IL "DESTINO" E L’AMORE DI DIO
La recente sciagura del volo Air France 447, misteriosamente sparito nell’Oceano Atlantico mentre volava da Rio de Janeiro a Parigi, ha suscitato nell’opinione pubblica mondiale, reazioni di cordoglio unanime.
Oltre alle consuete discussioni sulla sicurezza aeronautica, sulle responsabilità, sulle cause di questa tragedia, è spuntato anche, su alcuni mass media, un dibattito parallelo, accompagnato da varie riflessioni, circa l’impotenza dell’uomo nell’affrontare situazioni che sfuggono totalmente alle sue previsioni.
Ci sono ancora condizioni ed eventi davanti ai quali l’essere umano sperimenta la sua sostanziale impotenza, la scomoda incapacità di governare l’esito di una situazione.
Sono quelle circostanze che in America vengono definite "out of control", fuori controllo.
L’uomo moderno, abituato a dominare la natura per mezzo della tecnologia, fa molta fatica ad accettare la perdita del controllo, a qualsiasi livello.
Il timore di perdere il controllo, poi, sia nelle relazioni umane, come nella vita affettiva, professionale, familiare, è annidato, in fondo, nell’inconscio di ciascuno di noi.
Per tragica ironia della sorte, sui monitor dell’aeroporto di Rio de Janeiro il giorno dell’incidente, appariva il numero del volo, 447, l’orario, la località di partenza e poi quella parola portoghese "destino", che in Brasile indica la località di arrivo, ma che per noi italiani significa qualcosa di molto diverso.
Chi di noi, in quei giorni, assistendo ai telegiornali, non ha pensato al "destino"?
Chi di noi non ha riflettuto un momento, domandandosi se nella nostra vita non ci sia davvero un "destino" che sfugge del tutto al nostro controllo?
È molto difficile, e forse sarebbe più onesto dire impossibile, dare una giustificazione coerente ai nostri fratelli e sorelle che sono colpiti dalla sciagura, che sono provati in vario modo dall’esperienza del dolore, della morte, e, più di tutto, della assenza di significato.

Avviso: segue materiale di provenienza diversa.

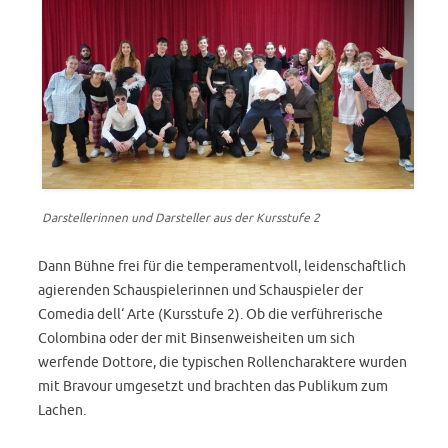
Darstellerinnen und Darsteller aus der Kursstufe 2
Dann Bühne frei für die temperamentvoll, leidenschaftlich
agierenden Schauspielerinnen und Schauspieler der
Comedia dell‘ Arte (Kursstufe 2). Ob die verführerische
Colombina oder der mit Binsenweisheiten um sich
werfende Dottore, die typischen Rollencharaktere wurden
mit Bravour umgesetzt und brachten das Publikum zum
Lachen.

Ma pur nell’atteggiamento del silenzio rispettoso e della preghiera solidale, forse noi oggi, qui, a settimane di distanza, non possiamo esimerci dal porci una domanda con tutta franchezza.

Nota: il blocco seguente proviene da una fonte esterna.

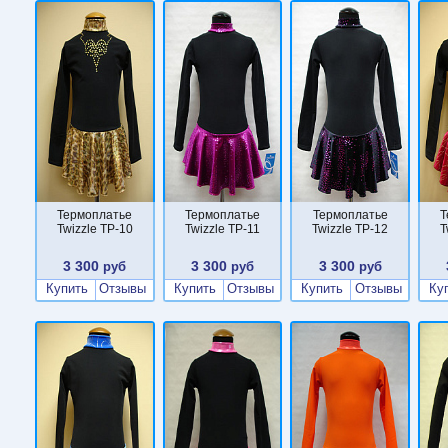
Термоплатье
Термоплатье
Термоплатье
Т
Twizzle TP-10
Twizzle TP-11
Twizzle TP-12
T
3 300
3 300
3 300
руб
руб
руб
Купить
Отзывы
Купить
Отзывы
Купить
Отзывы
Ку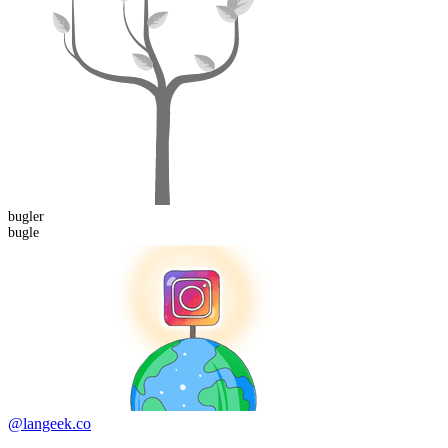
bugler
bugle
@langeek.co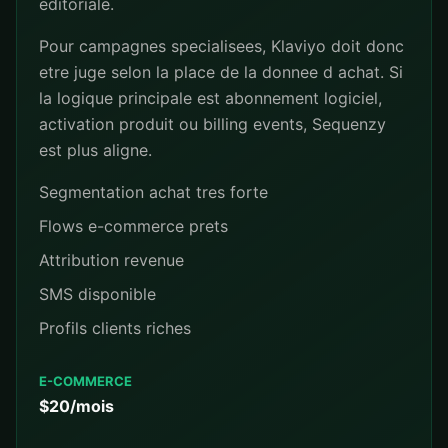
editoriale.
Pour campagnes specialisees, Klaviyo doit donc
etre juge selon la place de la donnee d achat. Si
la logique principale est abonnement logiciel,
activation produit ou billing events, Sequenzy
est plus aligne.
Segmentation achat tres forte
Flows e-commerce prets
Attribution revenue
SMS disponible
Profils clients riches
E-COMMERCE
$20/mois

Chi ha il controllo della nostra vita?
Dio o il "destino"?
La liturgia della Parola odierna ci spinga a parlare e non a rassegnarci a un silenzio privo di significato.
Le tre letture che abbiamo appena ascoltato, ci aiutano a mettere a fuoco una verità fondamentale e teoricamente semplice della nostra fede cristiana, quella verità che è espressa in modo sintetico e chiaro (e quasi disarmante) nella orazione iniziale di questa Messa: "Tu, o Dio, non privi mai della tua guida coloro che hai stabilito sulla roccia del tuo amore".

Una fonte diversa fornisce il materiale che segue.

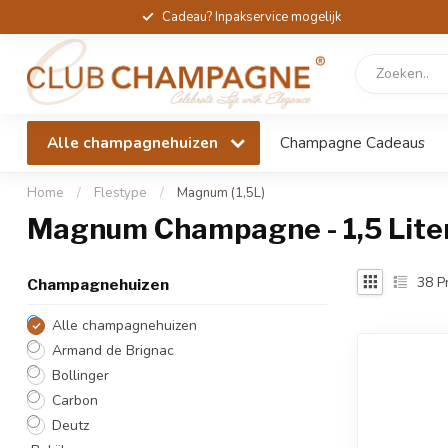
Cadeau? Inpakservice mogelijk
Alle champagnehuizen
Champagne Cadeaus
Home
/
Flestype
/
Magnum (1,5L)
Magnum Champagne - 1,5 Lit
38
P
Champagnehuizen
Alle champagnehuizen
Armand de Brignac
Bollinger
Carbon
Deutz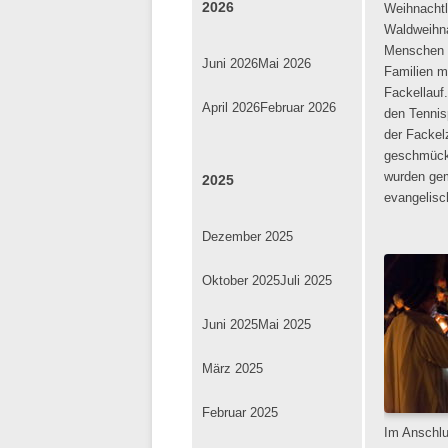
2026
Weihnachtl
Waldweihna
Menschen (
Juni 2026
Mai 2026
Familien mi
Fackellauf
April 2026
Februar 2026
den Tennis
der Fackel
geschmück
wurden gem
2025
evangelisc
Dezember 2025
Oktober 2025
Juli 2025
Juni 2025
Mai 2025
März 2025
Februar 2025
Im Anschlu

L’uomo è stabilito su una roccia, che è l’amore di Dio.
Qualunque cosa accada, Dio ama l’uomo.
Questo amore di Dio per l’uomo è talmente grande che, possiamo dire, non è mai "out of control". Non esiste un momento della vita dell’uomo sulla terra, in cui questo amore si fermi o cessi.
Non c’è mai un momento in cui Dio "dorma" o si dimentichi di noi, o non sappia cosa accade ai suoi figli. Nemmeno quando il dolore e la morte bussano alla porta della nostra vita.
Non siamo in balia di forze oscure, di potenze misteriose, di un destino imperscrutabile. Siamo "stabiliti sulla roccia del suo amore", ci dice oggi la liturgia.
La nuova traduzione del lezionario festivo è particolarmente forte, nella seconda lettura: "Fratelli, l’amore di Cristo ci possiede!".
Siamo posseduti dall’amore e non abbandonati al destino o "out of control".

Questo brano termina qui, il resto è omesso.